From the entries, copy every line that carries the string "Olejek".

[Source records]
*** Block opens ***

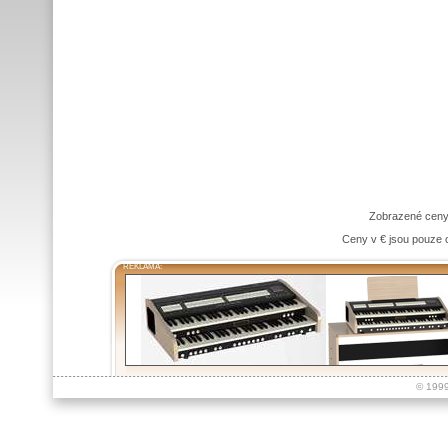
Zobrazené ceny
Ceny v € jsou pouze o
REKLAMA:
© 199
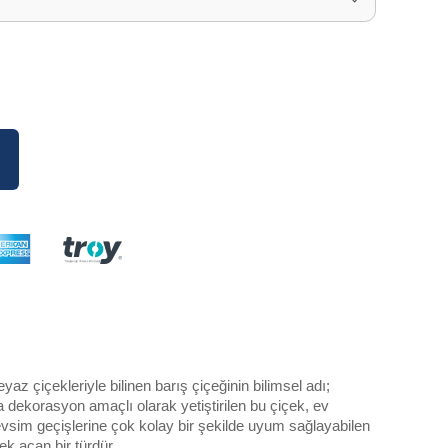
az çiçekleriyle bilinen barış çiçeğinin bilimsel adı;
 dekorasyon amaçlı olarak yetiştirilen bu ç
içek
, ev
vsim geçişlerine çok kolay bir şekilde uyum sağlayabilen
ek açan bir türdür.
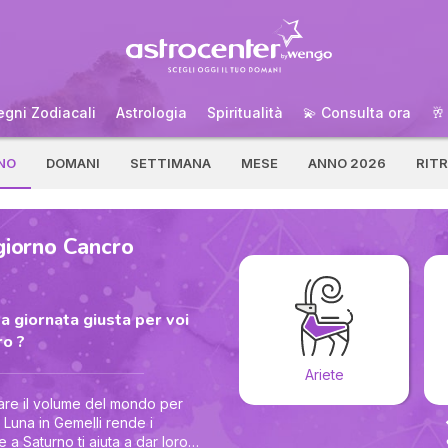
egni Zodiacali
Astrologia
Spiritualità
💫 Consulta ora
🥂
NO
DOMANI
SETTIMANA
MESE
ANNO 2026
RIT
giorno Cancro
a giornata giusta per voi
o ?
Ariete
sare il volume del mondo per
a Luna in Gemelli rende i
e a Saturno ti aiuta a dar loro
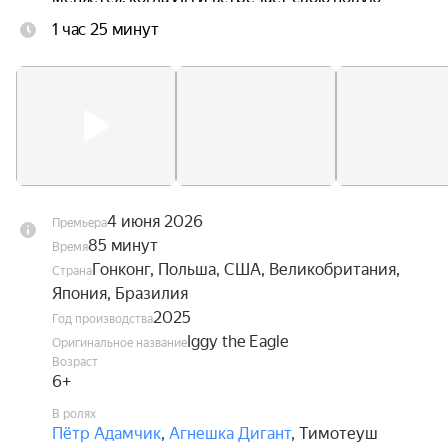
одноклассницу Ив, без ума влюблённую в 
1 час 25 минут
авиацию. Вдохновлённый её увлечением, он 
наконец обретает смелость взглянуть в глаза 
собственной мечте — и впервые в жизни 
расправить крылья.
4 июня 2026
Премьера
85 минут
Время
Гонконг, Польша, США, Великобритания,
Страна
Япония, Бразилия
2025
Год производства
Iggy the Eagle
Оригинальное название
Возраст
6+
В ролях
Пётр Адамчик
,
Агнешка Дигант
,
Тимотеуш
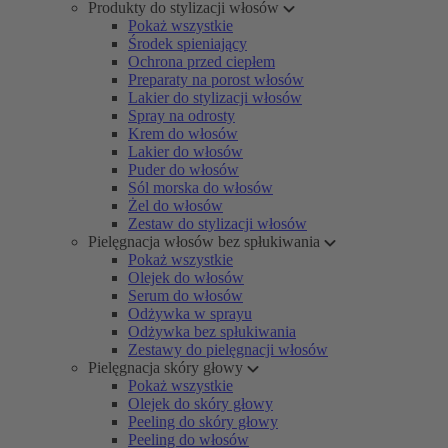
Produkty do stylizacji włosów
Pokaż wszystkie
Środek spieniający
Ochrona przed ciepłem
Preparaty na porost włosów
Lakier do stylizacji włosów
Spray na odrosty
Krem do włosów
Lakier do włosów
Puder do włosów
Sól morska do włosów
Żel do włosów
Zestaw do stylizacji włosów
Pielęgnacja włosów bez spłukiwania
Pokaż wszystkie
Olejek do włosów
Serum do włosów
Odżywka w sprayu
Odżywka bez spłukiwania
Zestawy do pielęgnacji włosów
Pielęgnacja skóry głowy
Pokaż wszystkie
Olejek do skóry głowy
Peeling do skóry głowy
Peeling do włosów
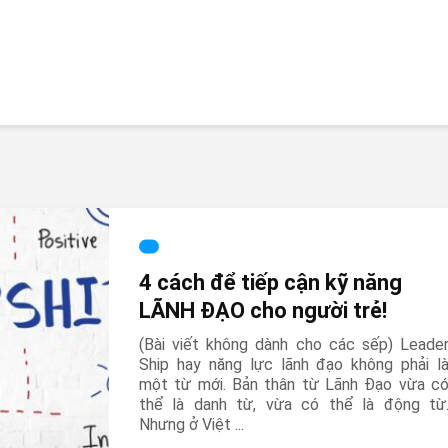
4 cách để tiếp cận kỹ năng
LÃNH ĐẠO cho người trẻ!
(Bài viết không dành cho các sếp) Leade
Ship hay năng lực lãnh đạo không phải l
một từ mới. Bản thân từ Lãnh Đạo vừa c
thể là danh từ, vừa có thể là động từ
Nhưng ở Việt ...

*** Block closes ***

Task answer
Olejek do włosów
Olejek do skóry głowy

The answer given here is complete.